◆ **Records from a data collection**
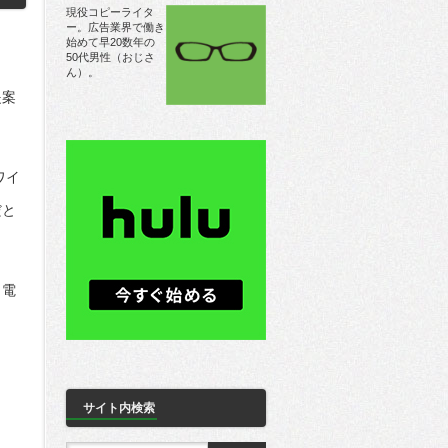
現役コピーライタ
ー。広告業界で働き
始めて早20数年の
50代男性（おじさ
ん）。
提案
ワイ
だと
ら電
サイト内検索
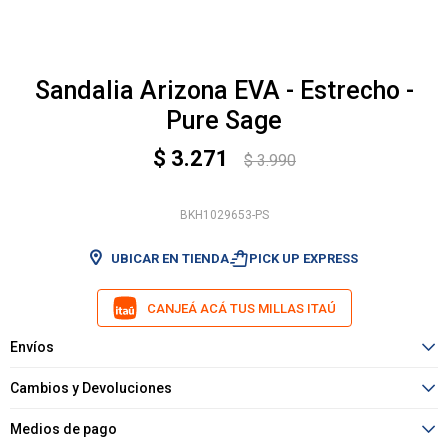
Sandalia Arizona EVA - Estrecho -
Pure Sage
$
3.271
$
3.990
BKH1029653-PS
shopping_bag_speed
UBICAR EN TIENDA
PICK UP EXPRESS
CANJEÁ ACÁ TUS MILLAS ITAÚ
Envíos
Cambios y Devoluciones
Medios de pago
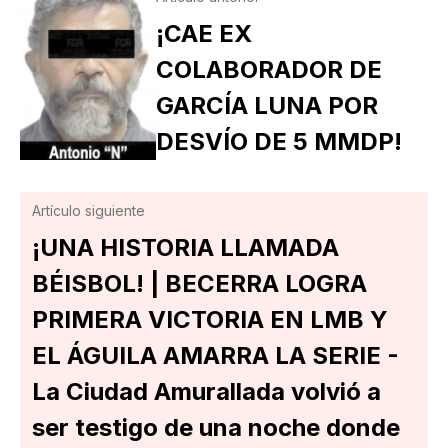
¡CAE EX
COLABORADOR DE
GARCÍA LUNA POR
DESVÍO DE 5 MMDP!
Artículo siguiente
¡UNA HISTORIA LLAMADA
BÉISBOL! | BECERRA LOGRA
PRIMERA VICTORIA EN LMB Y
EL ÁGUILA AMARRA LA SERIE -
La Ciudad Amurallada volvió a
ser testigo de una noche donde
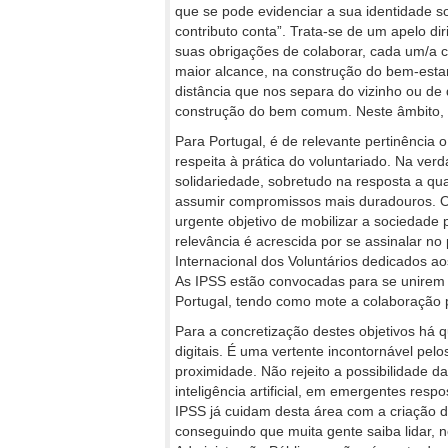
que se pode evidenciar a sua identidade s
contributo conta”. Trata-se de um apelo d
suas obrigações de colaborar, cada um/a c
maior alcance, na construção do bem-estar 
distância que nos separa do vizinho ou de
construção do bem comum. Neste âmbito, 
Para Portugal, é de relevante pertinência
respeita à prática do voluntariado. Na ve
solidariedade, sobretudo na resposta a qu
assumir compromissos mais duradouros. O 
urgente objetivo de mobilizar a sociedade 
relevância é acrescida por se assinalar n
Internacional dos Voluntários dedicados a
As IPSS estão convocadas para se unirem 
Portugal, tendo como mote a colaboração 
Para a concretização destes objetivos há q
digitais. É uma vertente incontornável pel
proximidade. Não rejeito a possibilidade da 
inteligência artificial, em emergentes re
IPSS já cuidam desta área com a criação de
conseguindo que muita gente saiba lidar, n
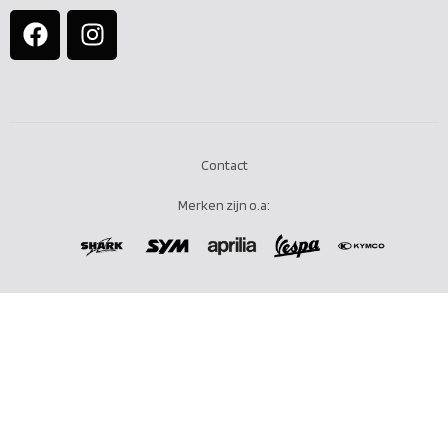
Contact
Merken zijn o.a:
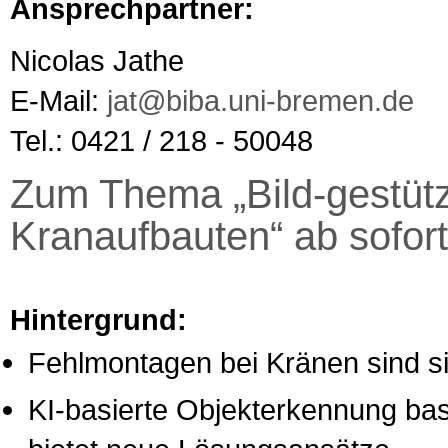
Ansprechpartner:
Nicolas Jathe
E-Mail:
jat@biba.uni-bremen.de
Tel.: 0421 / 218 - 50048
Zum Thema „Bild-gestütz
Kranaufbauten“ ab sofort
Hintergrund:
Fehlmontagen bei Kränen sind sic
KI-basierte Objekterkennung bas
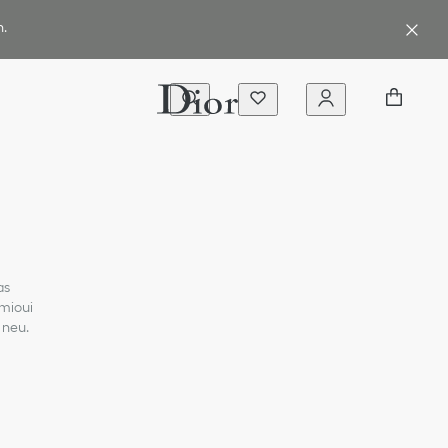
n.
as
imioui
 neu.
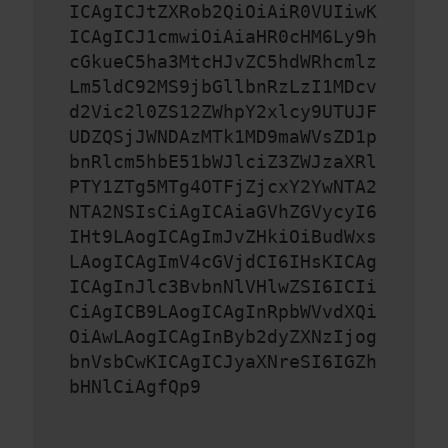
ICAgICJtZXRob2QiOiAiR0VUIiwK
ICAgICJ1cmwiOiAiaHR0cHM6Ly9h
cGkueC5ha3MtcHJvZC5hdWRhcmlz
Lm5ldC92MS9jbGllbnRzLzI1MDcv
d2Vic2l0ZS12ZWhpY2xlcy9UTUJF
UDZQSjJWNDAzMTk1MD9maWVsZD1p
bnRlcm5hbE51bWJlciZ3ZWJzaXRl
PTY1ZTg5MTg4OTFjZjcxY2YwNTA2
NTA2NSIsCiAgICAiaGVhZGVycyI6
IHt9LAogICAgImJvZHkiOiBudWxs
LAogICAgImV4cGVjdCI6IHsKICAg
ICAgInJlc3BvbnNlVHlwZSI6ICIi
CiAgICB9LAogICAgInRpbWVvdXQi
OiAwLAogICAgInByb2dyZXNzIjog
bnVsbCwKICAgICJyaXNreSI6IGZh
bHNlCiAgfQp9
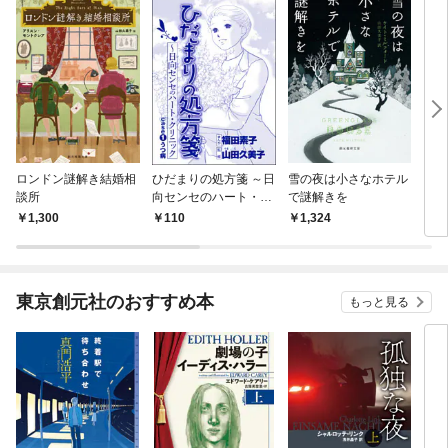
ロンドン謎解き結婚相
ひだまりの処方箋 ～日
雪の夜は小さなホテル
クィ
談所
向センセのハート・ク
で謎解きを
リニック（単話版）＜
1,300
110
1,324
1,
心を病んだ女たち～ひ
だまりの処方箋～＞
case1 うつ病
東京創元社のおすすめ本
もっと見る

◆ **Aim of the task**
List every line from the entries above in which "construção" appears.

◆ **Answer area**
maior alcance, na construção do bem-estar 
construção do bem comum. Neste âmbito, 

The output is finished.